_Activity_.
Lines containing the string "evenodd": how many are there below? Answer with the number only.

(Items from a data source)
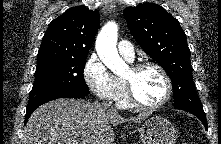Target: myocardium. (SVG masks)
<instances>
[{
  "label": "myocardium",
  "instance_id": "f54148a6",
  "mask_svg": "<svg viewBox=\"0 0 221 144\" xmlns=\"http://www.w3.org/2000/svg\"><path fill=\"white\" fill-rule=\"evenodd\" d=\"M146 68H155L162 75L165 82V95L163 99L160 102L152 105L142 103L135 94L132 81L125 78L124 83L126 87L127 98L130 104L135 108L143 110H156L163 107L170 100V97L172 95V82L166 70L161 65L155 62L146 61L137 63L131 67V70L134 74H138Z\"/></svg>",
  "mask_w": 221,
  "mask_h": 144
}]
</instances>
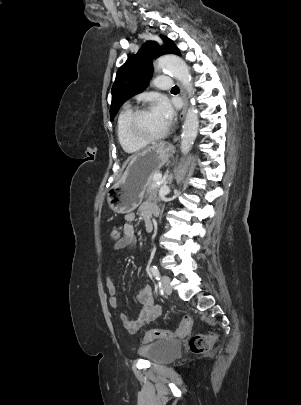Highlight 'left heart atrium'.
<instances>
[{"label":"left heart atrium","mask_w":301,"mask_h":405,"mask_svg":"<svg viewBox=\"0 0 301 405\" xmlns=\"http://www.w3.org/2000/svg\"><path fill=\"white\" fill-rule=\"evenodd\" d=\"M152 110L158 114L167 124H169L174 116V110L165 97H159L155 100Z\"/></svg>","instance_id":"left-heart-atrium-1"}]
</instances>
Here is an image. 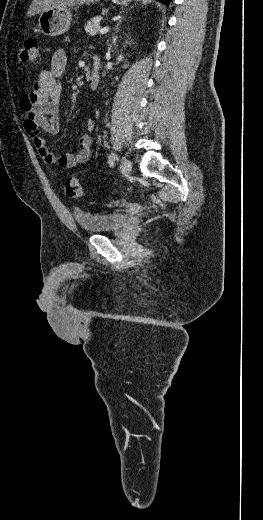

_Task output_.
2